(Rendered page images)
────
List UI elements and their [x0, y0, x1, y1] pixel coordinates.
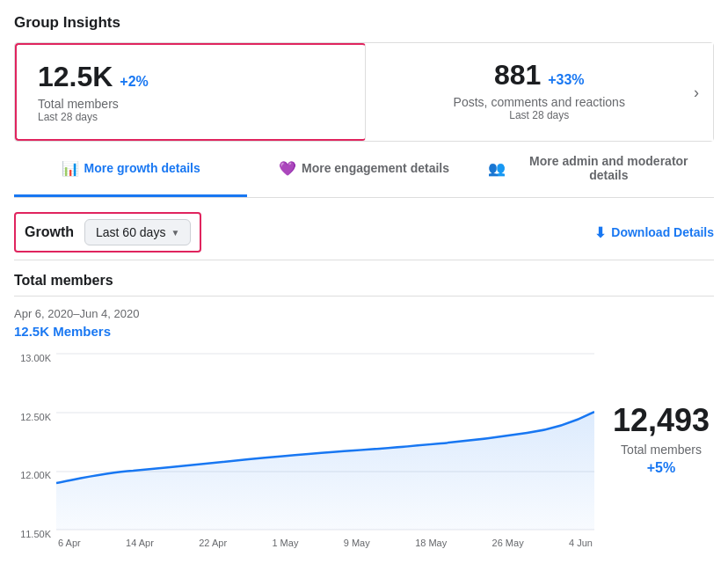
x-label-4: 9 May	[344, 538, 370, 548]
posts-change: +33%	[548, 72, 584, 87]
page-wrapper: Group Insights 12.5K +2% Total members L…	[0, 0, 728, 571]
total-members-label: Total members	[38, 97, 344, 111]
y-axis-labels: 13.00K 12.50K 12.00K 11.50K	[14, 349, 56, 543]
y-label-3: 11.50K	[20, 529, 51, 539]
chart-side-stats: 12,493 Total members +5%	[608, 349, 714, 476]
download-details-button[interactable]: ⬇ Download Details	[594, 224, 714, 241]
more-stats-arrow[interactable]: ›	[694, 83, 699, 101]
admin-tab-icon: 👥	[488, 160, 506, 177]
x-label-3: 1 May	[272, 538, 298, 548]
chart-members-count: 12.5K Members	[14, 324, 714, 339]
tab-growth[interactable]: 📊 More growth details	[14, 142, 247, 197]
x-label-5: 18 May	[415, 538, 447, 548]
time-period-dropdown[interactable]: Last 60 days ▼	[84, 219, 191, 245]
stats-row: 12.5K +2% Total members Last 28 days 881…	[14, 42, 714, 142]
tab-engagement[interactable]: 💜 More engagement details	[247, 142, 480, 197]
stat-number-row: 12.5K +2%	[38, 61, 344, 93]
y-label-1: 12.50K	[20, 412, 51, 422]
tab-engagement-label: More engagement details	[302, 161, 449, 175]
growth-section-label: Growth	[25, 224, 74, 240]
x-label-7: 4 Jun	[569, 538, 593, 548]
tabs-row: 📊 More growth details 💜 More engagement …	[14, 142, 714, 198]
posts-value: 881	[494, 59, 541, 91]
posts-number-row: 881 +33%	[387, 59, 693, 92]
chart-side-label: Total members	[608, 443, 714, 457]
page-title: Group Insights	[14, 14, 714, 32]
chart-side-change: +5%	[608, 460, 714, 476]
x-label-0: 6 Apr	[58, 538, 81, 548]
posts-period: Last 28 days	[387, 109, 693, 121]
chart-svg-container: 6 Apr 14 Apr 22 Apr 1 May 9 May 18 May 2…	[56, 349, 594, 543]
download-icon: ⬇	[594, 224, 606, 241]
total-members-change: +2%	[120, 74, 148, 89]
chart-date-range: Apr 6, 2020–Jun 4, 2020	[14, 307, 714, 320]
growth-filter-container: Growth Last 60 days ▼	[14, 212, 201, 253]
total-members-period: Last 28 days	[38, 111, 344, 123]
chart-area: 13.00K 12.50K 12.00K 11.50K	[14, 349, 714, 560]
dropdown-selected-value: Last 60 days	[96, 225, 165, 239]
dropdown-arrow-icon: ▼	[171, 228, 179, 238]
x-label-2: 22 Apr	[199, 538, 227, 548]
growth-tab-icon: 📊	[62, 160, 79, 177]
x-axis-labels: 6 Apr 14 Apr 22 Apr 1 May 9 May 18 May 2…	[56, 538, 594, 548]
tab-growth-label: More growth details	[84, 161, 200, 175]
download-label: Download Details	[611, 225, 714, 239]
growth-filter-row: Growth Last 60 days ▼ ⬇ Download Details	[14, 198, 714, 260]
chart-svg	[56, 349, 594, 534]
chart-side-total: 12,493	[608, 402, 714, 439]
chart-container: 13.00K 12.50K 12.00K 11.50K	[14, 349, 594, 560]
total-members-value: 12.5K	[38, 61, 113, 92]
posts-label: Posts, comments and reactions	[387, 95, 693, 109]
x-label-1: 14 Apr	[126, 538, 154, 548]
x-label-6: 26 May	[492, 538, 524, 548]
total-members-card[interactable]: 12.5K +2% Total members Last 28 days	[15, 43, 366, 141]
tab-admin[interactable]: 👥 More admin and moderator details	[481, 142, 714, 197]
posts-reactions-card[interactable]: 881 +33% Posts, comments and reactions L…	[366, 43, 714, 141]
y-label-0: 13.00K	[20, 353, 51, 363]
total-members-section-title: Total members	[14, 260, 714, 296]
tab-admin-label: More admin and moderator details	[511, 154, 707, 182]
y-label-2: 12.00K	[20, 470, 51, 480]
engagement-tab-icon: 💜	[279, 160, 296, 177]
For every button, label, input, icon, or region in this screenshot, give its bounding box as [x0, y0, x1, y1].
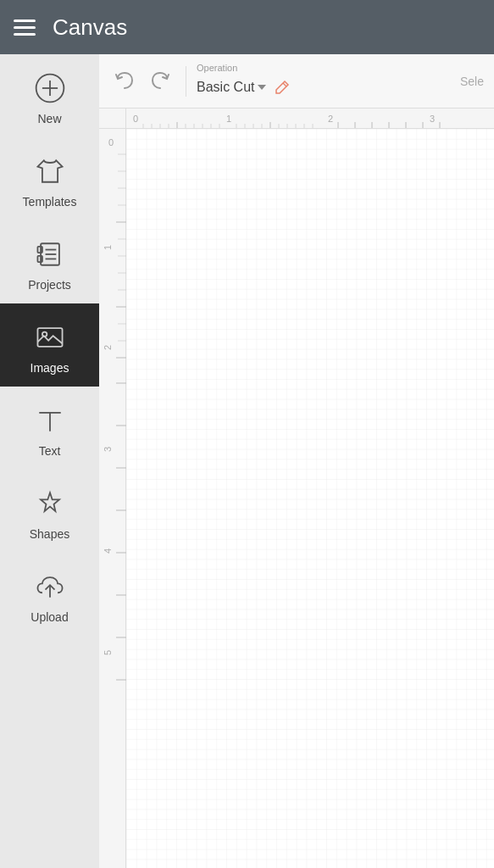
────
• Work to complete
All of the data is to be reproduced exactly, with the pictures left out.

• Output
List UI elements and their [x0, y0, x1, y1] pixel coordinates.
x-label-4: 9 May	[344, 538, 370, 548]
posts-change: +33%	[548, 72, 584, 87]
page-wrapper: Group Insights 12.5K +2% Total members L…	[0, 0, 728, 571]
total-members-label: Total members	[38, 97, 344, 111]
y-axis-labels: 13.00K 12.50K 12.00K 11.50K	[14, 349, 56, 543]
y-label-3: 11.50K	[20, 529, 51, 539]
chart-side-stats: 12,493 Total members +5%	[608, 349, 714, 476]
download-details-button[interactable]: ⬇ Download Details	[594, 224, 714, 241]
more-stats-arrow[interactable]: ›	[694, 83, 699, 101]
admin-tab-icon: 👥	[488, 160, 506, 177]
x-label-3: 1 May	[272, 538, 298, 548]
chart-members-count: 12.5K Members	[14, 324, 714, 339]
tab-growth[interactable]: 📊 More growth details	[14, 142, 247, 197]
x-label-5: 18 May	[415, 538, 447, 548]
time-period-dropdown[interactable]: Last 60 days ▼	[84, 219, 191, 245]
stats-row: 12.5K +2% Total members Last 28 days 881…	[14, 42, 714, 142]
tab-engagement[interactable]: 💜 More engagement details	[247, 142, 480, 197]
stat-number-row: 12.5K +2%	[38, 61, 344, 93]
y-label-1: 12.50K	[20, 412, 51, 422]
tab-engagement-label: More engagement details	[302, 161, 449, 175]
growth-section-label: Growth	[25, 224, 74, 240]
x-label-7: 4 Jun	[569, 538, 593, 548]
tabs-row: 📊 More growth details 💜 More engagement …	[14, 142, 714, 198]
posts-value: 881	[494, 59, 541, 91]
posts-number-row: 881 +33%	[387, 59, 693, 92]
chart-side-label: Total members	[608, 443, 714, 457]
page-title: Group Insights	[14, 14, 714, 32]
chart-side-change: +5%	[608, 460, 714, 476]
x-label-0: 6 Apr	[58, 538, 81, 548]
posts-period: Last 28 days	[387, 109, 693, 121]
chart-svg-container: 6 Apr 14 Apr 22 Apr 1 May 9 May 18 May 2…	[56, 349, 594, 543]
download-icon: ⬇	[594, 224, 606, 241]
total-members-change: +2%	[120, 74, 148, 89]
chart-date-range: Apr 6, 2020–Jun 4, 2020	[14, 307, 714, 320]
growth-filter-container: Growth Last 60 days ▼	[14, 212, 201, 253]
total-members-period: Last 28 days	[38, 111, 344, 123]
chart-area: 13.00K 12.50K 12.00K 11.50K	[14, 349, 714, 560]
dropdown-selected-value: Last 60 days	[96, 225, 165, 239]
dropdown-arrow-icon: ▼	[171, 228, 179, 238]
x-label-2: 22 Apr	[199, 538, 227, 548]
growth-tab-icon: 📊	[62, 160, 79, 177]
x-axis-labels: 6 Apr 14 Apr 22 Apr 1 May 9 May 18 May 2…	[56, 538, 594, 548]
tab-growth-label: More growth details	[84, 161, 200, 175]
download-label: Download Details	[611, 225, 714, 239]
growth-filter-row: Growth Last 60 days ▼ ⬇ Download Details	[14, 198, 714, 260]
chart-svg	[56, 349, 594, 534]
chart-side-total: 12,493	[608, 402, 714, 439]
chart-container: 13.00K 12.50K 12.00K 11.50K	[14, 349, 594, 560]
total-members-value: 12.5K	[38, 61, 113, 92]
posts-label: Posts, comments and reactions	[387, 95, 693, 109]
x-label-1: 14 Apr	[126, 538, 154, 548]
x-label-6: 26 May	[492, 538, 524, 548]
total-members-card[interactable]: 12.5K +2% Total members Last 28 days	[15, 43, 366, 141]
tab-admin[interactable]: 👥 More admin and moderator details	[481, 142, 714, 197]
posts-reactions-card[interactable]: 881 +33% Posts, comments and reactions L…	[366, 43, 714, 141]
y-label-0: 13.00K	[20, 353, 51, 363]
total-members-section-title: Total members	[14, 260, 714, 296]
tab-admin-label: More admin and moderator details	[511, 154, 707, 182]
y-label-2: 12.00K	[20, 470, 51, 480]
engagement-tab-icon: 💜	[279, 160, 296, 177]
For every button, label, input, icon, or region in this screenshot, give its bounding box as [x0, y0, x1, y1].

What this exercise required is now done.